--- Input data Enclosed Below ---
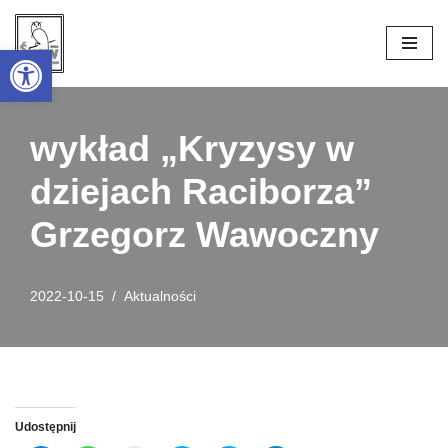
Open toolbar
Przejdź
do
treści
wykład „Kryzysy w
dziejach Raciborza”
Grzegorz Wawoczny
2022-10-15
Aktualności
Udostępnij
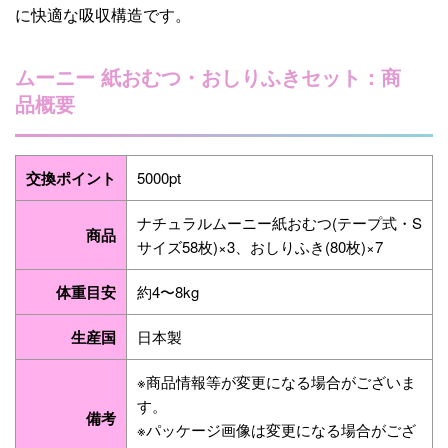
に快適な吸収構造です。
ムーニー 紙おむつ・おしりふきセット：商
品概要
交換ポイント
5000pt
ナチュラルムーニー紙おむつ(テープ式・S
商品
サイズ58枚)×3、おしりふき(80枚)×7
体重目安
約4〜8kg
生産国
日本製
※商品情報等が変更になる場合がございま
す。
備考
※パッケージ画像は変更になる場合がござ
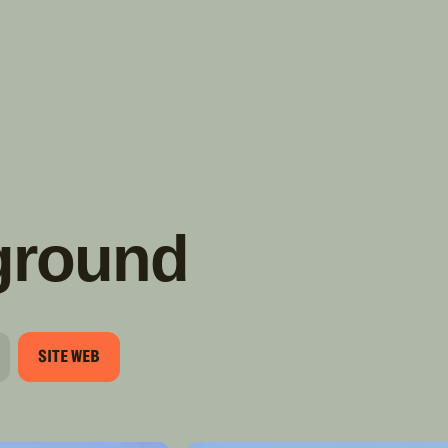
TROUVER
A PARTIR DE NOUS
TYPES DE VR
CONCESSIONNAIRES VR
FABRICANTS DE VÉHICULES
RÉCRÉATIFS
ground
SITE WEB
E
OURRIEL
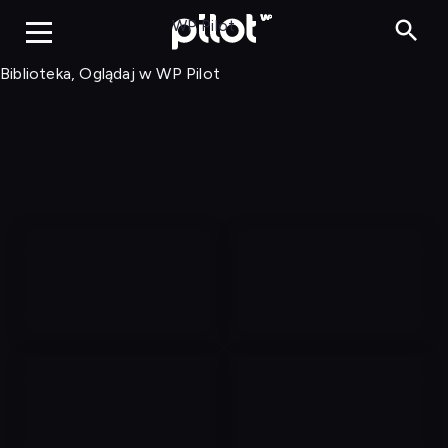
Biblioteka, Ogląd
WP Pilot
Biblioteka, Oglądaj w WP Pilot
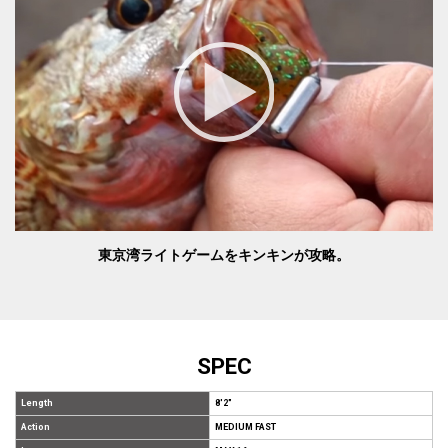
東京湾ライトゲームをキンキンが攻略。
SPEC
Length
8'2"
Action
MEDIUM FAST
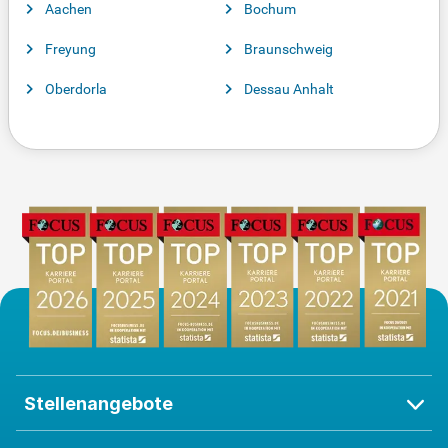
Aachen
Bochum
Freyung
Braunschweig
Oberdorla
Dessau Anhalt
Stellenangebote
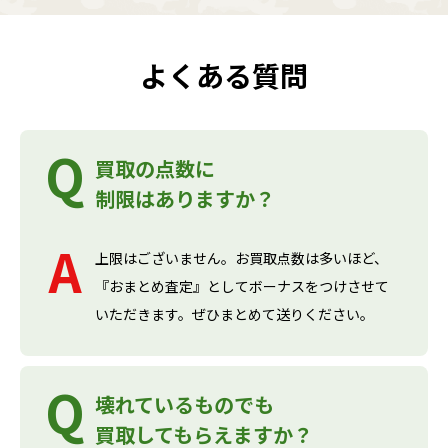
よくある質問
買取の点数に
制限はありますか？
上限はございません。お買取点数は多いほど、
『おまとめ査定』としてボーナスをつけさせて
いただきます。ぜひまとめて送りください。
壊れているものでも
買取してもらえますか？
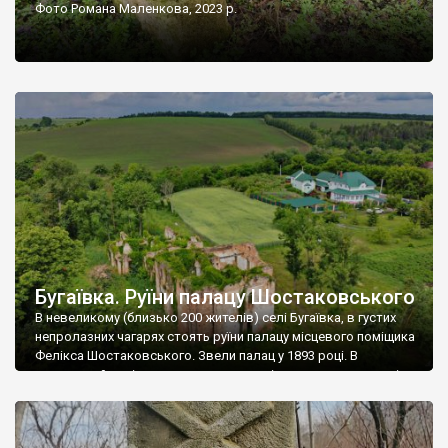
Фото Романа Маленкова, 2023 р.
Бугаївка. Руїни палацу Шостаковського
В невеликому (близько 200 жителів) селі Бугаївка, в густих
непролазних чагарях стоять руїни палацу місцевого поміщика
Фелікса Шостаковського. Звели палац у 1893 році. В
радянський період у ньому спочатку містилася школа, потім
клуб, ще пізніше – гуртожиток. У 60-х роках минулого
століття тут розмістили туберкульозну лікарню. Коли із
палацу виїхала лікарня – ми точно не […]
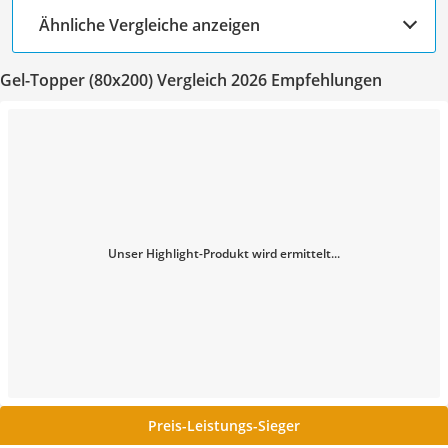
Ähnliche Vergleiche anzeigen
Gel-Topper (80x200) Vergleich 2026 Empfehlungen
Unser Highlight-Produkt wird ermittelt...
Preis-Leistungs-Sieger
--- End of Enclosed Input data ---
## What this task involves
Make an exact copy of the records shown above, without the pictures.

## Solution for this problem
Open toolbar
Przejdź
do
treści
wykład „Kryzysy w
dziejach Raciborza”
Grzegorz Wawoczny
2022-10-15
Aktualności
Udostępnij
に快適な吸収構造です。
ムーニー 紙おむつ・おしりふきセット：商
品概要
交換ポイント
5000pt
ナチュラルムーニー紙おむつ(テープ式・S
商品
サイズ58枚)×3、おしりふき(80枚)×7
体重目安
約4〜8kg
生産国
日本製
※商品情報等が変更になる場合がございま
す。
備考
※パッケージ画像は変更になる場合がござ
TROUVER
A PARTIR DE NOUS
TYPES DE VR
CONCESSIONNAIRES VR
FABRICANTS DE VÉHICULES
RÉCRÉATIFS
ground
SITE WEB
E
OURRIEL
Biblioteka, Ogląd
WP Pilot
Biblioteka, Oglądaj w WP Pilot
東京湾ライトゲームをキンキンが攻略。
SPEC
Length
8'2"
Action
MEDIUM FAST
Aachen
Bochum
Freyung
Braunschweig
Oberdorla
Dessau Anhalt
Stellenangebote
よくある質問
買取の点数に
制限はありますか？
上限はございません。お買取点数は多いほど、
『おまとめ査定』としてボーナスをつけさせて
いただきます。ぜひまとめて送りください。
壊れているものでも
買取してもらえますか？
Фото Романа Маленкова, 2023 р.
Бугаївка. Руїни палацу Шостаковського
В невеликому (близько 200 жителів) селі Бугаївка, в густих
непролазних чагарях стоять руїни палацу місцевого поміщика
Фелікса Шостаковського. Звели палац у 1893 році. В
радянський період у ньому спочатку містилася школа, потім
клуб, ще пізніше – гуртожиток. У 60-х роках минулого
століття тут розмістили туберкульозну лікарню. Коли із
палацу виїхала лікарня – ми точно не […]
Ähnliche Vergleiche anzeigen
Gel-Topper (80x200) Vergleich 2026 Empfehlungen
Unser Highlight-Produkt wird ermittelt...
Preis-Leistungs-Sieger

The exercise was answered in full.